» What to produce:
Only one stretch of the records below should be repeated. It starts with the line containing "Những người bạn gặp trên" and goes on through the line containing "chủ yếu là những", exactly as written.

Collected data
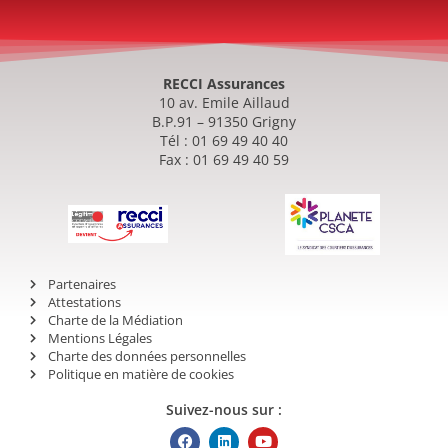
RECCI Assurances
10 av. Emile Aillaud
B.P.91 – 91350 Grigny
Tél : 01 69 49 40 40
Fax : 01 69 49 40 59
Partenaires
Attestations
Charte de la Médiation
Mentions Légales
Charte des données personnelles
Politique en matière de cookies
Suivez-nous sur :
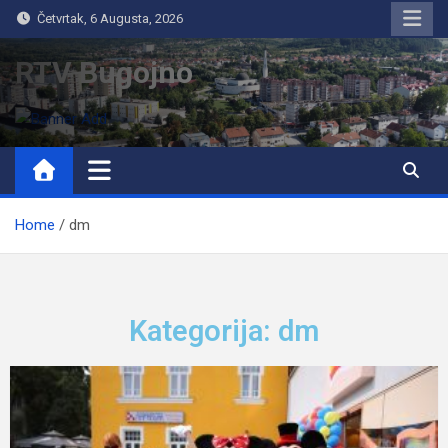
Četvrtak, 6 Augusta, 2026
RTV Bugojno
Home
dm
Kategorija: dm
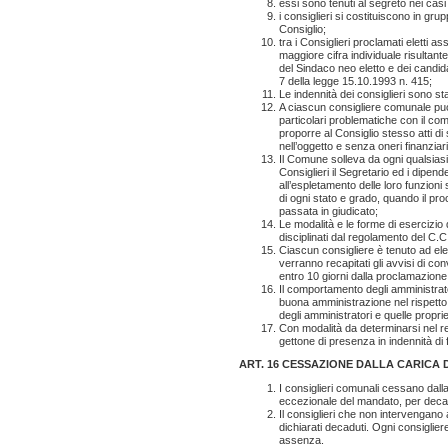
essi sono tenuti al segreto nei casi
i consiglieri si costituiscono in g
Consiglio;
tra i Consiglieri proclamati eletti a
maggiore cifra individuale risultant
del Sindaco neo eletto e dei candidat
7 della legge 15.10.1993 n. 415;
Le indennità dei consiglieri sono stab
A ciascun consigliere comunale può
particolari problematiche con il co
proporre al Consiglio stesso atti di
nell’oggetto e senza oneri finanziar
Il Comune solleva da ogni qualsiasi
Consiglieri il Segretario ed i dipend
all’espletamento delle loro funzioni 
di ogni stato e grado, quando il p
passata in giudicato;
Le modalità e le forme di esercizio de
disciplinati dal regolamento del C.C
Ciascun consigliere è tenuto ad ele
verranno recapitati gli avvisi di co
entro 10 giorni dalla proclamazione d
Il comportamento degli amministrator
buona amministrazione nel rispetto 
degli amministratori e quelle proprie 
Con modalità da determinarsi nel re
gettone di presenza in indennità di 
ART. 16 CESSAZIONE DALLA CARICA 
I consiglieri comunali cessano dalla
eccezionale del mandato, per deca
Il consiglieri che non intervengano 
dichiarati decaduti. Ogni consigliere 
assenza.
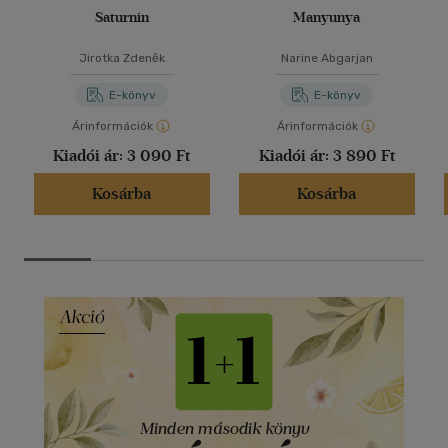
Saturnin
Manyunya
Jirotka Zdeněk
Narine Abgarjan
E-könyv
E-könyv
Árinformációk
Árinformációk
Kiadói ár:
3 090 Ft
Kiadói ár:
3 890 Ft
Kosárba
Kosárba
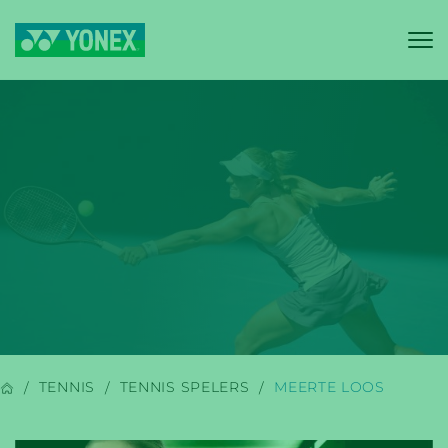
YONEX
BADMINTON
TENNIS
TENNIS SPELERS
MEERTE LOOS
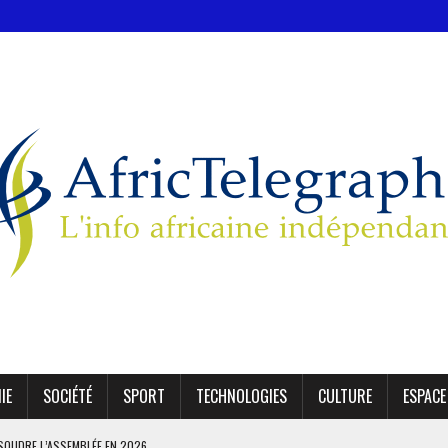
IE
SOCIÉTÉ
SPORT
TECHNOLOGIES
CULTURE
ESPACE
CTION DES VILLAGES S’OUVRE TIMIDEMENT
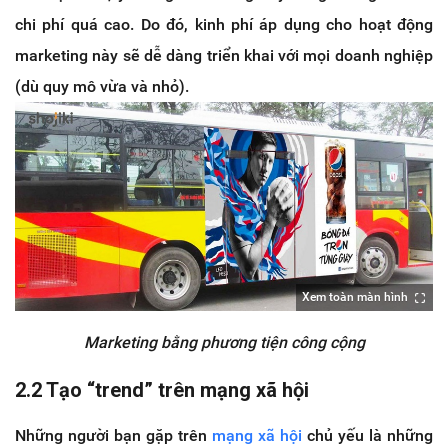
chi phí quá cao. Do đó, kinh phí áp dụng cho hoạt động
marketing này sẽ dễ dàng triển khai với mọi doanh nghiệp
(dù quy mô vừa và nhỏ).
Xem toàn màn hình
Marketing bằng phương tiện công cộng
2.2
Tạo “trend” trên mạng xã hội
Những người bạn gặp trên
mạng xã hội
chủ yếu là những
---
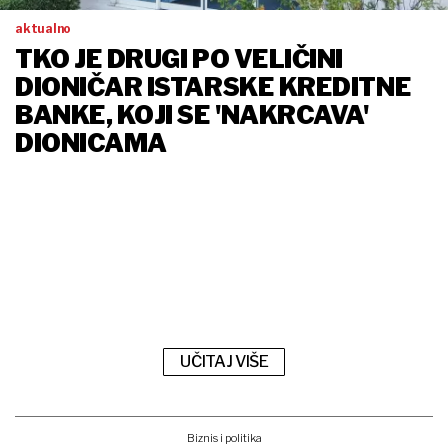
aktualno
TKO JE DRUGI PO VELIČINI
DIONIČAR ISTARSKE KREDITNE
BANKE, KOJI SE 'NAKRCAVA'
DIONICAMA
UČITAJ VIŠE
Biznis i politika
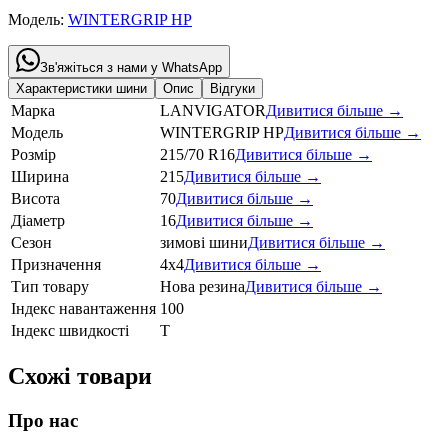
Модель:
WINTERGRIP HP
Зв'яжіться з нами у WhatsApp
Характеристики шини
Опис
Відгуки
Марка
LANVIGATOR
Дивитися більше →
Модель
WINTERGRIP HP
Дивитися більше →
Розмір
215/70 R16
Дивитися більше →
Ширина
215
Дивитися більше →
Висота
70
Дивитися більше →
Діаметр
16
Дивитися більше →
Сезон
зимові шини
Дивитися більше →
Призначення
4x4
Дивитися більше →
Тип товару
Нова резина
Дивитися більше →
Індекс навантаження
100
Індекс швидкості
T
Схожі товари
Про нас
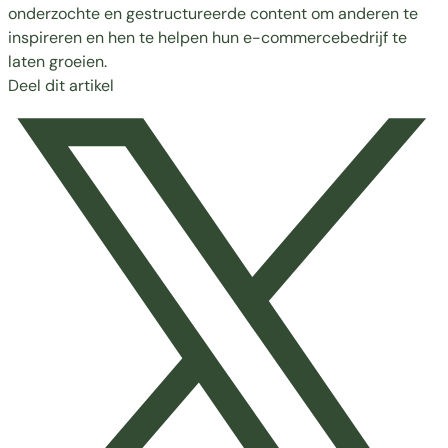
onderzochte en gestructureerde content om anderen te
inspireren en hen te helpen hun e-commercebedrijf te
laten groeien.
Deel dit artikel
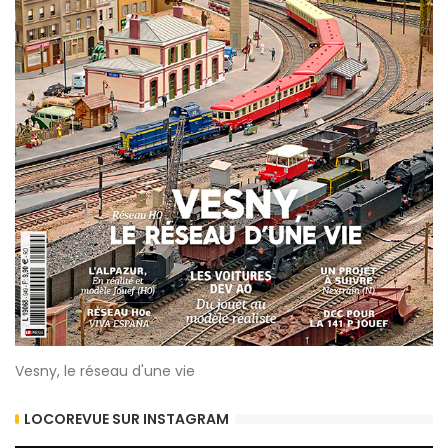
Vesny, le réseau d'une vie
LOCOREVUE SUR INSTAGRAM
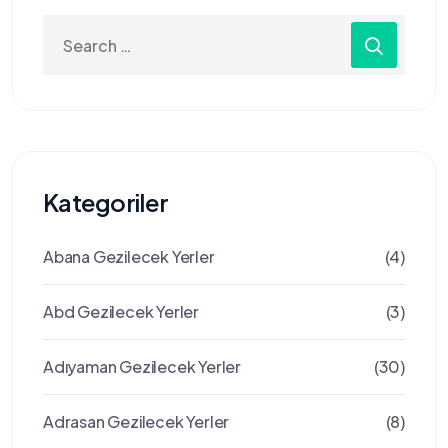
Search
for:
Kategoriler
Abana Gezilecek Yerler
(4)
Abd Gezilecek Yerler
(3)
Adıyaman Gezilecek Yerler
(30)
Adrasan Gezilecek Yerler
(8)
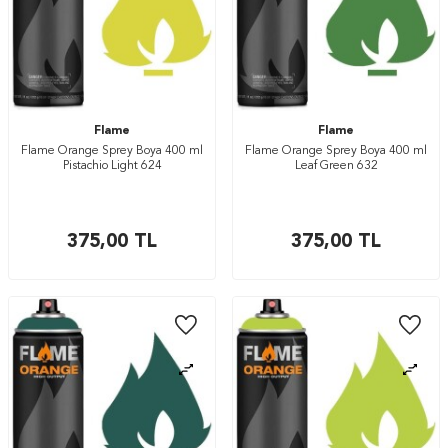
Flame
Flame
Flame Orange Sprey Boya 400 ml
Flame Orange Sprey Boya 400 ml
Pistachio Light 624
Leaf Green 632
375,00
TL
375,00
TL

» Result of this exercise:
Những người bạn gặp trên
mạng xã hội
chủ yếu là những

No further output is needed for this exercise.